- Date: 28 February 2015
- Site: Bremen Theatre, Copenhagen
- Hosted by: Troels Lyby
- Organized by: Danish Film Critics Association

Highlights
- Best Film: Silent Heart
- Bodil Honorary Award: Viggo Mortensen
- Best Actor: Henrik Birch The Sunfish
- Best Actress: Danica Curcic Silent Heart
- Most awards: Silent Heart (4)
- Most nominations: Silent Heart (5) / Speed Walking (5)

= 68th Bodil Awards =

2015 Danish film awards ceremony

The 68th Bodil Awards were held on 28 February 2015 in the Bremen Theater in Copenhagen, Denmark, honouring the best national and foreign films of 2014.

On 4 February 2015 it was announced that Danish American actor Viggo Mortensen would receive the 2015 Bodil Honorary Award.

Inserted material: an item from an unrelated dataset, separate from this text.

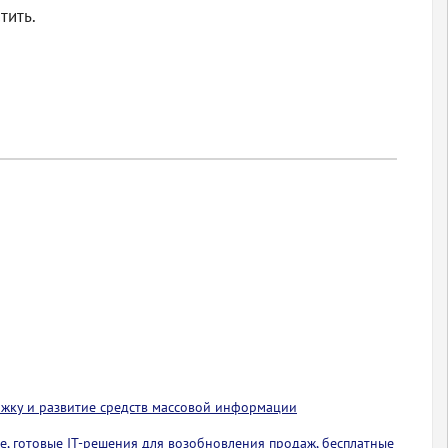
тить.
ржку и развитие средств массовой информации
е, готовые IT-решения для возобновления продаж, бесплатные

Silent Heart directed by Bille August became the big winner at the Awards: It won the Best Danish Film Award, Augusts's third, and 27 years since he won his second Bodil for Pelle the Conqueror in 1988. 29-year-old Danica Curcic won her first Bodil Award for Best Actress in a Leading Role as little sister Sanne in the film, while Pilou Asbæk took home his second Bodil statuette for Best Actor in a Supporting Role as Sanne's hash fuming boyfriend. Danish Film Critics Association in collaboration with the Danish Writers Guild had instituted a new award for Best Screenplay, which went to Christian Torpe also for Silent Heart.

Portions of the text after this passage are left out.